First the data audit which will include what is there and what requires to be retained.

Clarity in consent notices that will be send to users

Phase wise implementation, that will include prioritizing high-risk data

What powers does the Data Protection Board of India have?


The Board investigates breaches, enforces compliance, orders corrective action and enables digital grievance redressal, with appeals heard by TDSAT. 

India’s long journey towards data privacy highlights the seriousness of digital privacy, data governance and protection of individual rights. The digital privacy rights is a framework that will redefine data governance not only for enterprises but for citizens too.

This is supported by:

  • Section 8(6): obligation to notify the DPB and affected Data Principals in case of a breach.
  • Section 33 (penalty schedule): major financial penalties for failure to prevent breaches.
  • Section 36: Government’s power to demand information on compliance.
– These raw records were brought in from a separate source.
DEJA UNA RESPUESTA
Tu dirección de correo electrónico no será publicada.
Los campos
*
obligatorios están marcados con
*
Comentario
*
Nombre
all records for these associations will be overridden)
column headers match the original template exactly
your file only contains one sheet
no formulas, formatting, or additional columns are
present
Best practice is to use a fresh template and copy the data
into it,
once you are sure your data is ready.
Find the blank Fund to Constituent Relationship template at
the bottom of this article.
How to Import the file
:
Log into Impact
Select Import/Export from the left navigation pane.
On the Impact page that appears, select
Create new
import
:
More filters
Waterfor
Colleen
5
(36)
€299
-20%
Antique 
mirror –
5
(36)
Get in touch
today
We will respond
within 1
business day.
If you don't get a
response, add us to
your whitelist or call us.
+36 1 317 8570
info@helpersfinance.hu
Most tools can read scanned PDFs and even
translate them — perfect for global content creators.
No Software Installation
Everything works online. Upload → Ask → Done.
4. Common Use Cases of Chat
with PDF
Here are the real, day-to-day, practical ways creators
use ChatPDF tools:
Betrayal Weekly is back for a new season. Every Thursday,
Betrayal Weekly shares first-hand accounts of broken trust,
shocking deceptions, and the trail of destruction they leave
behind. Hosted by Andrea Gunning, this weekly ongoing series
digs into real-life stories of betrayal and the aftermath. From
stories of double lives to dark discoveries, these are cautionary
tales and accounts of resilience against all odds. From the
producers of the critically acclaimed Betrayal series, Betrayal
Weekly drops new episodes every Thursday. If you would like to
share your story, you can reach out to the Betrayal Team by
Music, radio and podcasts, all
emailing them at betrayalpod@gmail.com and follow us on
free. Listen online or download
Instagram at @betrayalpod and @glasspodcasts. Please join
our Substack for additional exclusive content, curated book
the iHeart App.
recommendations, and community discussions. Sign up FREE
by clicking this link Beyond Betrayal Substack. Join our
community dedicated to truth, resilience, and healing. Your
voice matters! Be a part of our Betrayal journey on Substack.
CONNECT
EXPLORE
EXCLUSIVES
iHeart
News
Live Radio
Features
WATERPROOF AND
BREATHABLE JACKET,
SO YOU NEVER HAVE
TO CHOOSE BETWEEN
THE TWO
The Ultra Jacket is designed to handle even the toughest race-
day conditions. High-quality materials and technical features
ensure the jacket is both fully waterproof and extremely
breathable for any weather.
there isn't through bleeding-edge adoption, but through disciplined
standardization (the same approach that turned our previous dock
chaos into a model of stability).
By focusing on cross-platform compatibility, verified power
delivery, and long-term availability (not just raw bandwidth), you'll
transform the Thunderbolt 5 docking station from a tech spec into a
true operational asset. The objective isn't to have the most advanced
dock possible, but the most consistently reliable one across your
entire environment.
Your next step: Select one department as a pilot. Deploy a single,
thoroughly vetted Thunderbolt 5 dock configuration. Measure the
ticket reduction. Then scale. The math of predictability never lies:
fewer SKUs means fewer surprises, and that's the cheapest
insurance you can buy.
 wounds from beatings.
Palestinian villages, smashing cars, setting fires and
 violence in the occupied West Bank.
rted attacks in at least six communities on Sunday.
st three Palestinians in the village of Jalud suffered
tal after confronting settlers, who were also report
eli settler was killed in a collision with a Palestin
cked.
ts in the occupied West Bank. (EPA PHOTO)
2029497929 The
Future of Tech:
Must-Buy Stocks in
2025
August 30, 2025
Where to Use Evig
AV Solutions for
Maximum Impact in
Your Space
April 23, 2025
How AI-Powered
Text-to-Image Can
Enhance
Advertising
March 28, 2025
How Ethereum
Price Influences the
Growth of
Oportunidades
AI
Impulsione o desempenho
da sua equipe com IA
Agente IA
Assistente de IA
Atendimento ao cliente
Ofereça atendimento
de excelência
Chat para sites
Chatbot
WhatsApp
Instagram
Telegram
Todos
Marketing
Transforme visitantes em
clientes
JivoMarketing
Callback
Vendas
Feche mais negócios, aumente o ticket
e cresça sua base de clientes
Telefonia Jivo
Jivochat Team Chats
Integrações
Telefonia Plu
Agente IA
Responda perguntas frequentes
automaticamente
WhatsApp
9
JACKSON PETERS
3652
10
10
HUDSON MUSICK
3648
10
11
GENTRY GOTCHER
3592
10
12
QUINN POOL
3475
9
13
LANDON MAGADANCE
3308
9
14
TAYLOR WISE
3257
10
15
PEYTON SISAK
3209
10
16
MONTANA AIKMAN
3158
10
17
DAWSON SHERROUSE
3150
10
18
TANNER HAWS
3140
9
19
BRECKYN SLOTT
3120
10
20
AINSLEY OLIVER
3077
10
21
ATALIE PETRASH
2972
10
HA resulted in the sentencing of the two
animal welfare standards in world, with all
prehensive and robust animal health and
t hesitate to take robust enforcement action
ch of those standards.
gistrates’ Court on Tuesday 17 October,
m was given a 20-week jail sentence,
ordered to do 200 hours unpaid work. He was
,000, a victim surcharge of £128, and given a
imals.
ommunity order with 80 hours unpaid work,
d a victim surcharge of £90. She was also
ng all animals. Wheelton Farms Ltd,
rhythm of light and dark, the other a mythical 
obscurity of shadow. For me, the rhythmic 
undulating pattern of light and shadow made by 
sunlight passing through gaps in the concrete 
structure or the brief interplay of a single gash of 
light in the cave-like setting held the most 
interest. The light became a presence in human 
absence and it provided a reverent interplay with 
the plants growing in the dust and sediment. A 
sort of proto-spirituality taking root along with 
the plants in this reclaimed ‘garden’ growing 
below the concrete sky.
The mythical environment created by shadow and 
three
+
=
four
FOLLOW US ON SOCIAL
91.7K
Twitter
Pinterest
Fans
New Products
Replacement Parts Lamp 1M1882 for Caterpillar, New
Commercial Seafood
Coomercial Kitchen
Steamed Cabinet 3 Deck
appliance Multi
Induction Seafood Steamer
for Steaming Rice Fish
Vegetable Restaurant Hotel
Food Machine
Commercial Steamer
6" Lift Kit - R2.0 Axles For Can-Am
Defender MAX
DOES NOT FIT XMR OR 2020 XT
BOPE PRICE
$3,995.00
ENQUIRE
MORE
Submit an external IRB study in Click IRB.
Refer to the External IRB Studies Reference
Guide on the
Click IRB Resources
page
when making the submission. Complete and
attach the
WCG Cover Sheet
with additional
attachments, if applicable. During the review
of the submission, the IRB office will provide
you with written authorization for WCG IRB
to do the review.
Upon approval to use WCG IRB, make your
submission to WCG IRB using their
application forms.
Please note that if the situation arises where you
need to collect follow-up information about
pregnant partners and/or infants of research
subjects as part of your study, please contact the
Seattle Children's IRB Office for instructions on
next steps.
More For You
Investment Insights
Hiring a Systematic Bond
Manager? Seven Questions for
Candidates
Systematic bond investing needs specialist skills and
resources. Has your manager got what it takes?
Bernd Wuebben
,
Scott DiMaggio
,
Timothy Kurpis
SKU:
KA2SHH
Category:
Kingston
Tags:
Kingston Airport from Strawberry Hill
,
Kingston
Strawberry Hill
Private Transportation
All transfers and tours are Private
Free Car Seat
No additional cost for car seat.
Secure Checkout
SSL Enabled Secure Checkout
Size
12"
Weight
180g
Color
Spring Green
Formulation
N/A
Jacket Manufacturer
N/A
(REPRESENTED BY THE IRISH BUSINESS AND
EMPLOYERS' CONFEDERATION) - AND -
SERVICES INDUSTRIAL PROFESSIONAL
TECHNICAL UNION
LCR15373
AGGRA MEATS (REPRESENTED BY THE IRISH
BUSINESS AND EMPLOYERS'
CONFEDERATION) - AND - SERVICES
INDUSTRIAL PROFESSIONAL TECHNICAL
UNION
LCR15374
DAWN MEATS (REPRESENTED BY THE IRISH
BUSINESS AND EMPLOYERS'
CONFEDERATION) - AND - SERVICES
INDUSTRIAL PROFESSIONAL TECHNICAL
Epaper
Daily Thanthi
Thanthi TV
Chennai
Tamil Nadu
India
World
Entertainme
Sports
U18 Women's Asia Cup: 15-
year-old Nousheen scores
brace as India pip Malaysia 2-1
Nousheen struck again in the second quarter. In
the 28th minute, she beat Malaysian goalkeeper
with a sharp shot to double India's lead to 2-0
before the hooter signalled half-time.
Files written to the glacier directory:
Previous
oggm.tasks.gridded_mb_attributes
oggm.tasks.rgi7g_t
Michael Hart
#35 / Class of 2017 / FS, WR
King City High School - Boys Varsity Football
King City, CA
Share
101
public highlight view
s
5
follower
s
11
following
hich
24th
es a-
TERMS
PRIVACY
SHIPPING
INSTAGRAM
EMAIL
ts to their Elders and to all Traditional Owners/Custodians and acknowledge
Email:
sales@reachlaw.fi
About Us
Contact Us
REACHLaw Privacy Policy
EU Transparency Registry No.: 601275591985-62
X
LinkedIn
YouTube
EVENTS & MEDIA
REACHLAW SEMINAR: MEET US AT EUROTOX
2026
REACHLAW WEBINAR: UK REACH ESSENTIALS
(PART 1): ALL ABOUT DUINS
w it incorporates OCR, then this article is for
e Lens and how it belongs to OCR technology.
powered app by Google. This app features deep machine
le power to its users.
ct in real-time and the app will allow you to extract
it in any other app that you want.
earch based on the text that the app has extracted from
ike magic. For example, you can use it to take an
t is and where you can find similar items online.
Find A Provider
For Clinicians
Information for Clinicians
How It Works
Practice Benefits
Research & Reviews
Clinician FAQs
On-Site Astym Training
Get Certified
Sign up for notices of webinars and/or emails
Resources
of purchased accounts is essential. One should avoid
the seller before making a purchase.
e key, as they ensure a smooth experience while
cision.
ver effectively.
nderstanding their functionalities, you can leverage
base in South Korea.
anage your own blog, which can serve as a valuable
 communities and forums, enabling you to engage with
The DPDP rule is not only for compliance but from cybersecurity standpoint it is a uniform, cross-industry obligation, enforceable by law as in the digital age, data privacy has become a paramount concern for consumers and businesses alike.

The 13 November 2025 notification brings Section 8 into force in 18 months, giving companies a defined timeline to upgrade systems before full enforcement begins.

Although the core compliance goes live on May 13 2027.This phase wise approach, will assist organizations to prepare themselves practically without any immediate change or overhaul, encouraging core governance with data.

Organizations who are significant data fiduciary that include major verticals like energy, BFSI, healthcare who carry high volumes of data will now witness the following points that will provide a chance to rebuild responsible data practices and thereby gain users trust.

Annual compliance audits.

Algorithmic accountability

Restrictions in transferring certain personal data

Annual DPIA’s

There are key 7 principles of DPDP framework:

Having consent and transparency, Data minimization & storage limitations

Defining obligations clearly that users can understand for data fiduciaries

Rights and duties of data principle and accuracy on data

The Digital Personal Data Protection Rule 2025; Aligns India closely with Global Privacy Norms

Around the globe, various rules and regulations have been enacted to safeguard personal data from misuse. These statutes aim to reinforce individual rights, promote transparency, and shield sensitive data from unauthorized access.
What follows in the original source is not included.